DETAILED DESCRIPTION OF THE INVENTION

[0001]

BACKGROUND OF THE INVENTION 1. Field of the Invention The present invention physically prevents termites from passing through the inside of a heat insulating material used for basic heat insulation of a building, floor insulation, and the like, and penetrating into a shaft or a floor. Related to the termite structure of buildings.

[0002]

2. Description of the Related Art As is well known, in a cold region or the like, an outer surface or an inner surface of a rising portion of a fabric foundation constructed on an outer peripheral portion of a building, or an interstitial floor constructed on the inner side of the fabric foundation. Insulating materials are often provided below, for example, for basic insulation or floor insulation.

[0003]

However, since a synthetic resin heat insulating material is used as the above-mentioned heat insulating material, termites pass through the inside of the synthetic resin heat insulating material, and the upper frame and the floor are disposed. There is a problem that they may invade the group.

[0004] The present invention has been made in view of the above problems, and termites pass through the inside of a heat insulating material used for basic heat insulation, earth floor heat insulation, etc., to form a shaft assembly or a floor assembly. It is an object of the present invention to provide an ant-control structure for a building that can physically and effectively prevent intrusion.

[0005]

Means for achieving the above object are as follows. First, a heat insulating material closely adhered to an outer surface or an inner surface of a rising portion of a cloth foundation constructed on an outer peripheral portion of a building. A termite structure of a building that physically prevents termites from passing through the inside of the shaft and floor set, and wherein the heat insulating material is an inorganic heat insulating material having many closed cells. It is in.
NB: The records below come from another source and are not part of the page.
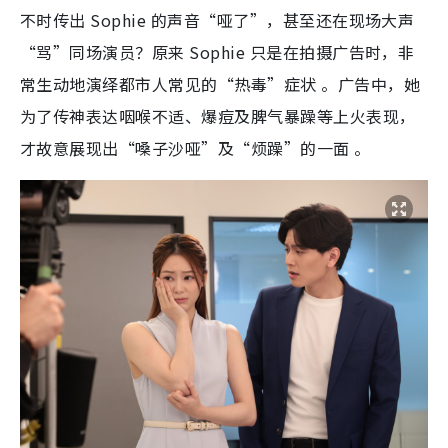
不时传出 Sophie 的声音“哑了”，甚至还在现场大声
“骂”同场演员？原来 Sophie 只是在拍摄广告时，非
常生动地演绎都市人常见的“热毒”症状 。广告中，她
为了传神表达咽喉不适、爆痘及脾气暴躁等上火表现，
才故意展现出“嗓子沙哑”及“烦躁”的一面 。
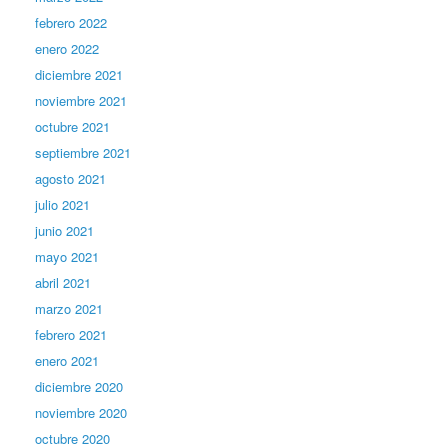
febrero 2022
enero 2022
diciembre 2021
noviembre 2021
octubre 2021
septiembre 2021
agosto 2021
julio 2021
junio 2021
mayo 2021
abril 2021
marzo 2021
febrero 2021
enero 2021
diciembre 2020
noviembre 2020
octubre 2020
[0006] Second, termites pass through at least the inside of the heat insulating material adhered to at least the outer surface or the inner surface of the outer peripheral rising portion of the solid foundation having the outer peripheral rising portion and the foundation slab constructed on the outer peripheral portion of the building. The termite-proof structure of a building for physically preventing entry into the frame and floor set, wherein the heat-insulating material is an inorganic heat-insulating material having a large number of closed cells.

Third, termites are physically prevented from passing through the inside of the heat insulating material which is in close contact with the outer surface of the foundation slab of the building, and entering the shaft and floor set installed on the foundation slab. The heat insulating material is an inorganic heat insulating material having a large number of closed cells.
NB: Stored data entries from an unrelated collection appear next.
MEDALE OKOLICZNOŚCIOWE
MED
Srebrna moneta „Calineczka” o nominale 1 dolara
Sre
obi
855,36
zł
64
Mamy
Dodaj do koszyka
[0008] Fourth, the upper surface of the inorganic heat insulating material is located at a position higher than the ground surface.

Fifth, a synthetic resin heat insulating material is attached to at least one of the upper and lower portions of the inorganic heat insulating material.

Sixth, a synthetic resin heat insulating material is interposed between the inorganic heat insulating material and the rising portion.

Seventh, the lower surface of the inorganic heat insulating material is located at a position lower than the joint between the outer peripheral rising portion and the foundation slab.

Eighth, a synthetic resin heat insulating material is interposed between the inorganic heat insulating material and at least the outer peripheral rising portion.

Ninth, a synthetic resin heat insulating material is interposed between the inorganic heat insulating material and the base slab.

A tenth feature is that an inorganic heat insulating material having a large number of closed cells is laid below a soil floor constructed inside the cloth foundation.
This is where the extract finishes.